Against the background of therapy with ACE, cases of cough were noted. As a rule, the cough is dry, has a constant character and disappears after the end of therapy. Cough associated with the use of ACE inhibitors should be considered in the differential diagnosis of cough.

The results of clinical studies of the efficacy and tolerability of enalapril maleate and hydrochlorothiazide with simultaneous administration were similar in elderly and younger patients.

Use in Pediatrics

The safety and efficacy of Co-Renitec in children have not been established, so the use in Pediatrics is not recommended.

Overdose:

Symptoms: severe hypotension, starting approximately 6 hours after taking the drug, and stupor. After administration of enalapril maleate at doses of 330 mg and 440 mg, plasma concentrations of enalaprilate were 100 and 200 times higher, respectively, at therapeutic doses.

When an overdose of hydrochlorothiazide is most often observed symptoms caused by hypokalemia, hypochloremia, hyponatremia and dehydration due to excessive diuresis. If earlier therapy with digitalis preparations was carried out, it is possible to aggravate the course of arrhythmia due to hypokalemia.

Treatment: Co-renitek should abolish the careful supervision of a physician. Gastric lavage is recommended if the drug was recently taken symptomatic and maintenance therapy to correct violations of water-electrolyte balance and hypotension. Data on specific treatment of overdose is not available.

When an overdose of enalapril maleate is recommended in / infusion of saline, effective administration of angiotensin II. Enalaprilat can be removed from the systemic circulation by hemodialysis.

Drug interaction:

In the appointment of enalapril in combination with other antihypertensive drugs possible summation effect.

The loss of potassium, which is caused by diuretics of the thiazide series, usually decreases under the action of enalaprilat. Serum potassium concentration usually remains within normal limits.

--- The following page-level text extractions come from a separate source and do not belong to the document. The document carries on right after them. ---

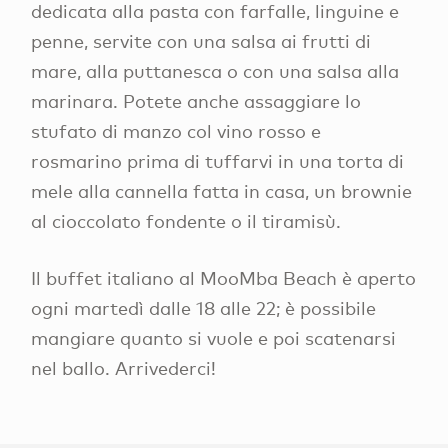
dedicata alla pasta con farfalle, linguine e
penne, servite con una salsa ai frutti di
mare, alla puttanesca o con una salsa alla
marinara. Potete anche assaggiare lo
stufato di manzo col vino rosso e
rosmarino prima di tuffarvi in una torta di
mele alla cannella fatta in casa, un brownie
al cioccolato fondente o il tiramisù.
Il buffet italiano al MooMba Beach è aperto
ogni martedì dalle 18 alle 22; è possibile
mangiare quanto si vuole e poi scatenarsi
nel ballo. Arrivederci!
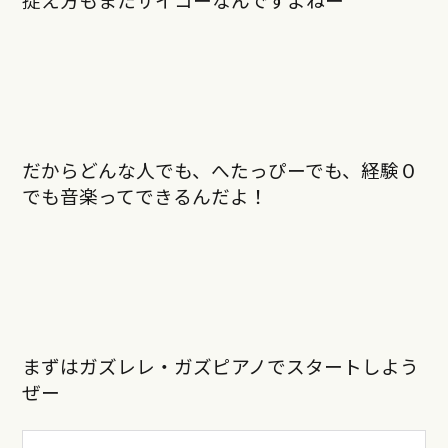
だからどんな人でも、へたっぴーでも、経験０
でも音楽ってできるんだよ！
まずはガズレレ・ガズピアノでスタートしよう
ぜー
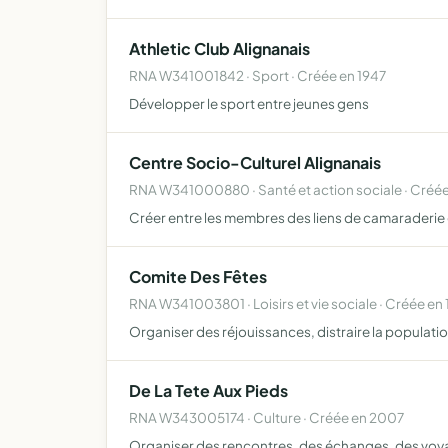
Athletic Club Alignanais
RNA W341001842 · Sport · Créée en 1947
Développer le sport entre jeunes gens
Centre Socio-Culturel Alignanais
RNA W341000880 · Santé et action sociale · Créée
Créer entre les membres des liens de camaraderie gr
Comite Des Fêtes
RNA W341003801 · Loisirs et vie sociale · Créée en
Organiser des réjouissances, distraire la population
De La Tete Aux Pieds
RNA W343005174 · Culture · Créée en 2007
Organiser des rencontres, des échanges, des voyage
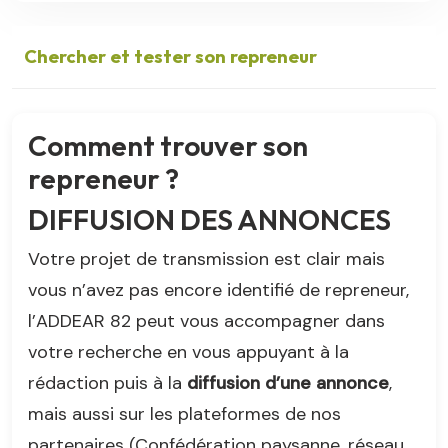
Chercher et tester son repreneur
Comment trouver son
repreneur ?
DIFFUSION DES ANNONCES
Votre projet de transmission est clair mais
vous n’avez pas encore identifié de repreneur,
l’ADDEAR 82 peut vous accompagner dans
votre recherche en vous appuyant à la
rédaction puis à la
diffusion d’une annonce
,
mais aussi sur les plateformes de nos
partenaires (Confédération paysanne, réseau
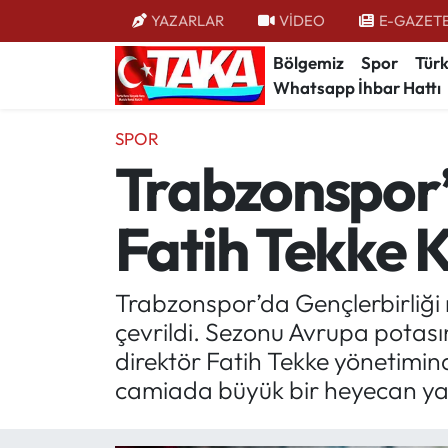
YAZARLAR
VİDEO
E-GAZET
Bölgemiz
Spor
Türk
Bölgemiz
Trabzon Nöbetçi Eczaneler
Whatsapp İhbar Hattı
Spor
Trabzon Hava Durumu
SPOR
Trabzonspor’
Türkiye
Trabzon Trafik Yoğunluk Haritası
Fatih Tekke K
Kültür/Sanat
Süper Lig Puan Durumu ve Fikstür
Politika
Tüm Manşetler
Trabzonspor’da Gençlerbirliği
çevrildi. Sezonu Avrupa potas
Politik Kulis
Son Dakika Haberleri
direktör Fatih Tekke yönetimin
Dünya
Haber Arşivi
camiada büyük bir heyecan ya
Magazin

The use of potassium supplements, potassium-sparing diuretics or potassium-containing salts, especially in patients with renal insufficiency, can lead to a significant increase in serum potassium.

Diuretics and ACE inhibitors reduce the excretion of lithium by the kidneys and increase the risk of lithium intoxication. Lithium drugs are usually not administered with diuretics or ACE inhibitors.

NSAIDs, including selective COX-2 inhibitors can reduce the efficacy of diuretics and other antihypertensive drugs. Therefore, it is possible to reduce the hypotensive effect of ACE inhibitors while prescribing with NSAIDs, including selective COX-2 inhibitors.

In patients with impaired renal function receiving NSAIDs, including selective COX-2 inhibitors, with concomitant taking ACE inhibitors, may further deterioration of kidney function. These changes are usually reversible.

Thiazide diuretics can enhance the effect of tubocurarine.

The hypotensive effect of the drug reduces NSAIDs, estrogens, ethanol.

Immunosuppressants, allopurinol, cytostatics increase the risk of hematotoxicity.

Terms and conditions of storage:

The drug should be stored out of reach of children at a temperature not exceeding 30°C. shelf life for tablets in blisters – 3 years, for tablets in high – density bottles-2 years.